# Explore Email Dataset

This notebook trims the 517k-message Enron corpus into a workshop-ready pool of threads.
We focus on three steps:
- profile the raw email table and capture baseline metrics
- parse headers into structured columns we can filter on
- apply time, keyword, and thread-length filters to surface high-signal conversations


In [2]:
import math
import os
import multiprocessing as mp
import re
from email.utils import parseaddr, getaddresses
from pathlib import Path

import matplotlib.pyplot as plt
import numpy as np
import pandas as pd
from IPython.display import Markdown, display
from concurrent.futures import ProcessPoolExecutor
from concurrent.futures.process import BrokenProcessPool
from pprint import pprint

pd.set_option('display.max_columns', None)
pd.set_option('display.max_colwidth', 160)

DATA_PATH = Path('../data/emails.csv')
TIME_WINDOW = (pd.Timestamp('2001-03-01'), pd.Timestamp('2001-06-30'))
THREAD_LEN_RANGE = (2, 8)
ACTION_KEYWORDS = [
    'deadline',
    'deliver',
    'deliverable',
    'please review',
    'fyi',
    'action item',
    'follow up',
    'schedule',
    'update',
    'approve',
]
ACTION_PATTERN = re.compile('|'.join(re.escape(k) for k in ACTION_KEYWORDS), flags=re.IGNORECASE)
plt.style.use('seaborn-v0_8')


## Load raw email table

`emails.csv` stores the raw MIME messages with a source filepath.
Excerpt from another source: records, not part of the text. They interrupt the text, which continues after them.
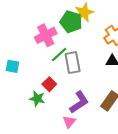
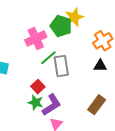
green star: (37, 99) -> (36, 102), moved
purple L-shape: (79, 102) -> (51, 105), moved

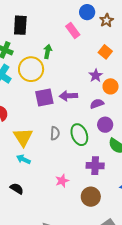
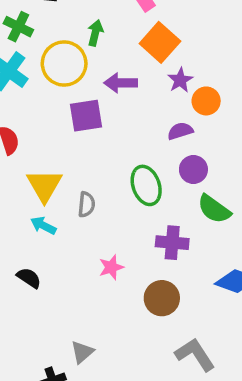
orange square: (105, 52) -> (160, 42), moved, size x1.5
purple arrow: (68, 96) -> (121, 83), moved
gray semicircle: (55, 133) -> (86, 205), moved

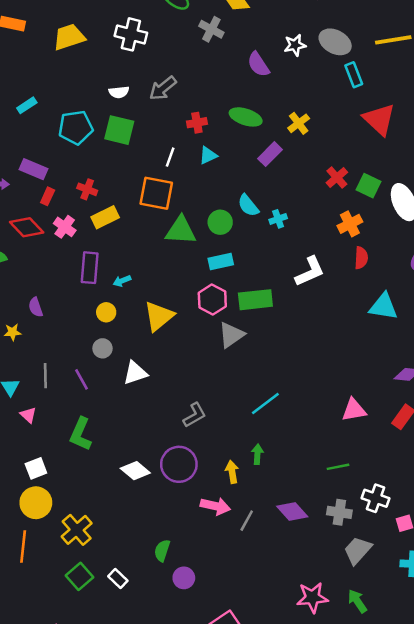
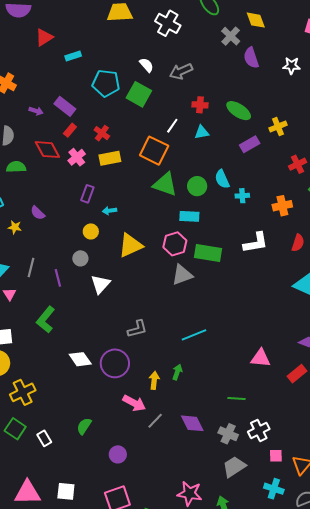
purple semicircle: (258, 64) -> (251, 58), moved
white semicircle: (119, 92) -> (146, 65), turned -140
red cross: (337, 177) -> (298, 164), moved
orange cross: (350, 224) -> (282, 206), moved
purple rectangle: (90, 268) -> (87, 194), size x0.7
purple semicircle: (36, 307) -> (38, 213), turned -42
white triangle: (135, 373) -> (100, 284), turned -45
white cross: (375, 498) -> (259, 430), turned 30
green square: (79, 576) -> (15, 429), turned -30
purple circle: (184, 578) -> (118, 454), moved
We keep the full table in
memory for now so downstream filters can operate on the entire quarter.

In [3]:
raw_df = pd.read_csv(DATA_PATH, usecols=['file', 'message']).rename(columns={'message': 'raw_message'})
raw_shape = raw_df.shape
raw_mem_mb = raw_df.memory_usage(deep=True).sum() / 1024 ** 2
print(f'Loaded {raw_shape[0]:,} rows – {raw_shape[1]} columns (~{raw_mem_mb:,.1f} MB)')
display(raw_df.head(3))


Loaded 517,401 rows – 2 columns (~1,403.6 MB)
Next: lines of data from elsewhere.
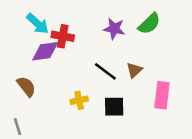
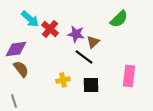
purple star: (114, 29) -> (76, 34), moved
red cross: (63, 36) -> (50, 29), turned 30
purple diamond: (45, 51) -> (16, 49), moved
brown triangle: (134, 70) -> (93, 42), moved

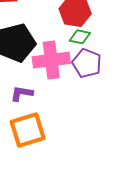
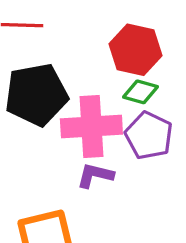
purple L-shape: (22, 93) -> (95, 175), moved

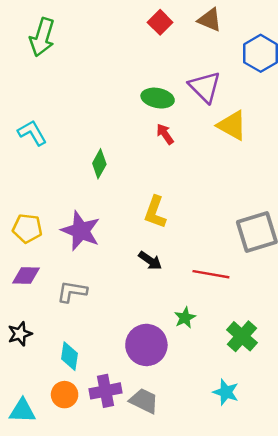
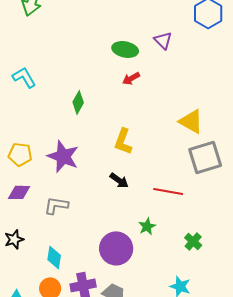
purple triangle: (205, 87) -> (163, 40), size x0.7
yellow triangle: (232, 125) -> (191, 121), moved
red arrow: (165, 134) -> (131, 78), turned -84
green cross: (242, 336) -> (193, 241), size x0.7

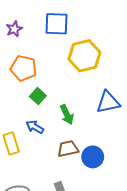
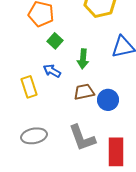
green arrow: (67, 115) -> (83, 59), turned 30

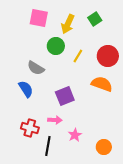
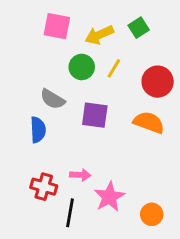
yellow arrow: (68, 24) -> (99, 35), turned 42
yellow line: (78, 56) -> (114, 68), moved
blue semicircle: (26, 89) -> (38, 130), turned 30
purple square: (65, 96) -> (95, 115), moved, turned 30
pink star: (75, 135) -> (109, 197), size x1.5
Unnamed: 0,file,raw_message
0,allen-p/_sent_mail/1.,"Message-ID: <18782981.1075855378110.JavaMail.evans@thyme>\nDate: Mon, 14 May 2001 16:39:00 -0700 (PDT)\nFrom: phillip.allen@enron.com\nTo: tim.belden@enron...."
1,allen-p/_sent_mail/10.,"Message-ID: <15464986.1075855378456.JavaMail.evans@thyme>\nDate: Fri, 4 May 2001 13:51:00 -0700 (PDT)\nFrom: phillip.allen@enron.com\nTo: john.lavorato@enro..."
2,allen-p/_sent_mail/100.,"Message-ID: <24216240.1075855687451.JavaMail.evans@thyme>\nDate: Wed, 18 Oct 2000 03:00:00 -0700 (PDT)\nFrom: phillip.allen@enron.com\nTo: leah.arsdall@enro..."


In [4]:
raw_df.sample(1)['raw_message'].values[0]
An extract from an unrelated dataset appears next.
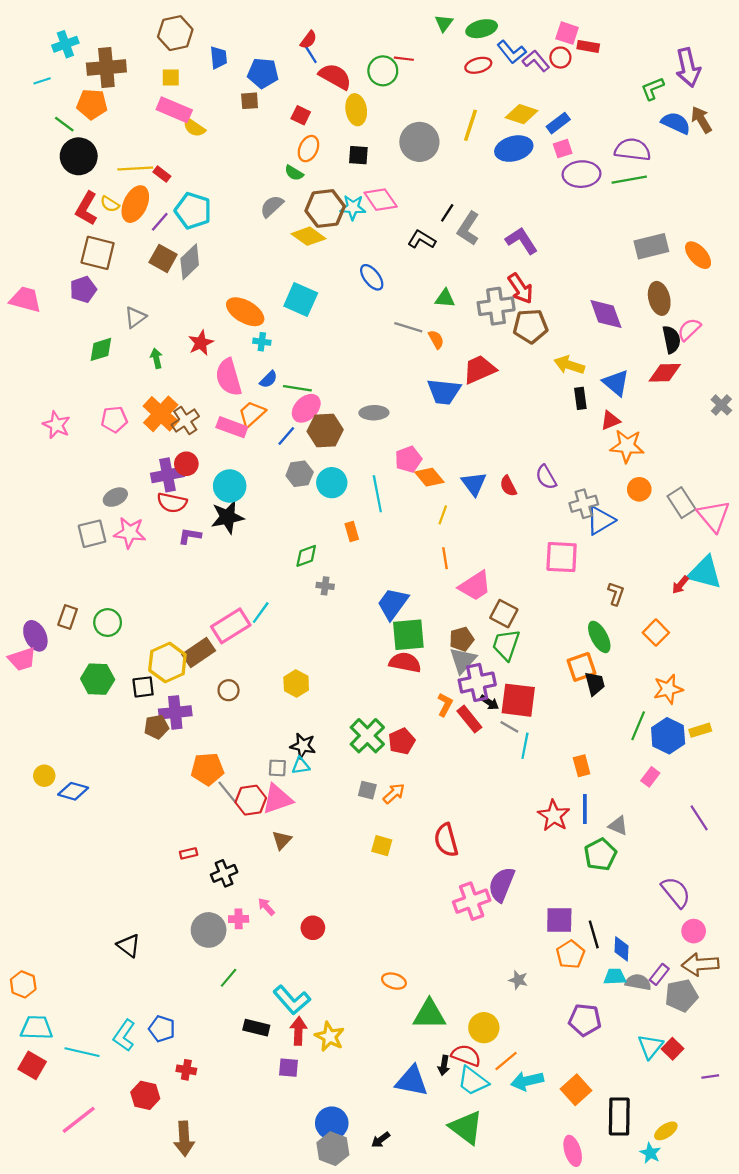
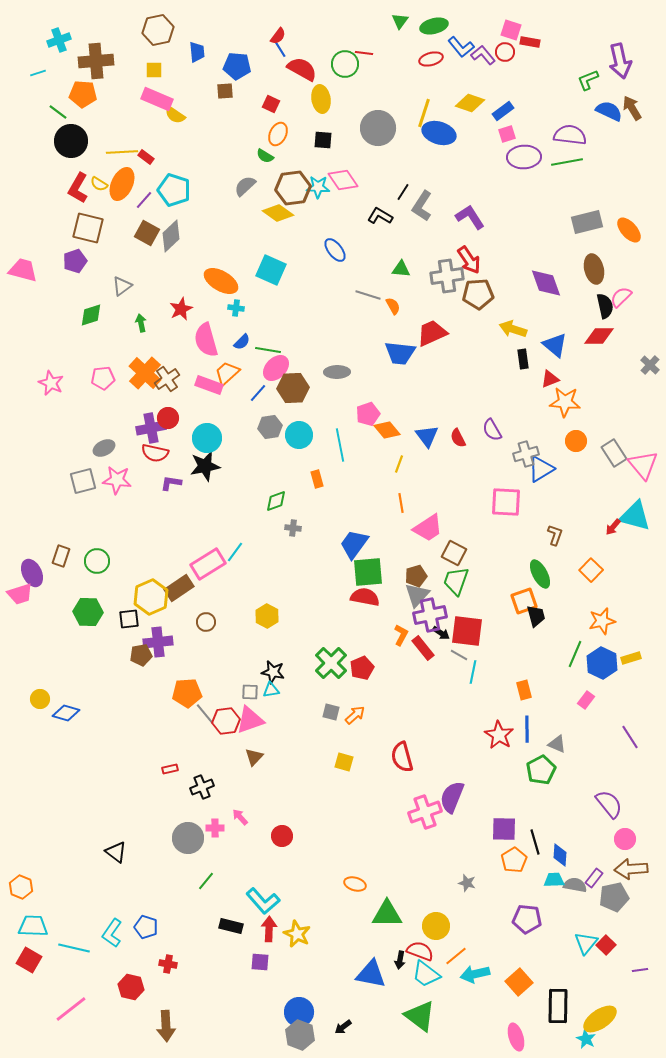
blue ellipse: (514, 149) -> (439, 133), moved, turned 32
yellow ellipse: (666, 1131) -> (600, 1019), size x1.6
'Message-ID: <2332992.1075859168847.JavaMail.evans@thyme>\nDate: Mon, 10 Dec 2001 08:30:18 -0800 (PST)\nFrom: ecn38c2.conf.@enron.com\nTo: karen.gruesen@enron.com, jim.coffey@enron.com, lou.stoler@enron.com, \n\tstuart.zisman@enron.com, brian.redmond@enron.com, \n\tgerald.nemec@enron.com\nSubject: Gerald Nemec would like to meet re Bridgeline\nMime-Version: 1.0\nContent-Type: text/plain; charset=us-ascii\nContent-Transfer-Encoding: 7bit\nX-From: Conf. Room ECN38C2 </O=ENRON/OU=NA/CN=RECIPIENTS/CN=MBX_CRECN38C2>\nX-To: Gruesen, Karen </O=ENRON/OU=NA/CN=RECIPIENTS/CN=Kgruese>, Coffey Jr., Jim </O=ENRON/OU=NA/CN=RECIPIENTS/CN=Jcoffey>, Stoler, Lou </O=ENRON/OU=NA/CN=RECIPIENTS/CN=Lstolle>, Zisman, Stuart </O=ENRON/OU=NA/CN=RECIPIENTS/CN=Szisman>, Redmond, Brian </O=ENRON/OU=NA/CN=RECIPIENTS/CN=Bredmon>, Nemec, Gerald </O=ENRON/OU=NA/CN=RECIPIENTS/CN=Gnemec>\nX-cc: \nX-bcc: \nX-Folder: \\Gerald_Nemec_Jan2002\\Nemec, Gerald\\Inbox\nX-Origin: Nemec-G\nX-FileName: gnemec (Non-Privileged).pst\

In [5]:
# Render a sampled raw message as a layperson-friendly preview
sample_row = raw_df.sample(1).iloc[0]
raw_message = sample_row['raw_message']

header_lines: list[str] = []
body_lines: list[str] = []
found_break = False
for line in raw_message.splitlines():
    if not found_break and line.strip() == '':
        found_break = True
        continue
    if found_break:
        body_lines.append(line.rstrip())
    else:
        header_lines.append(line.rstrip())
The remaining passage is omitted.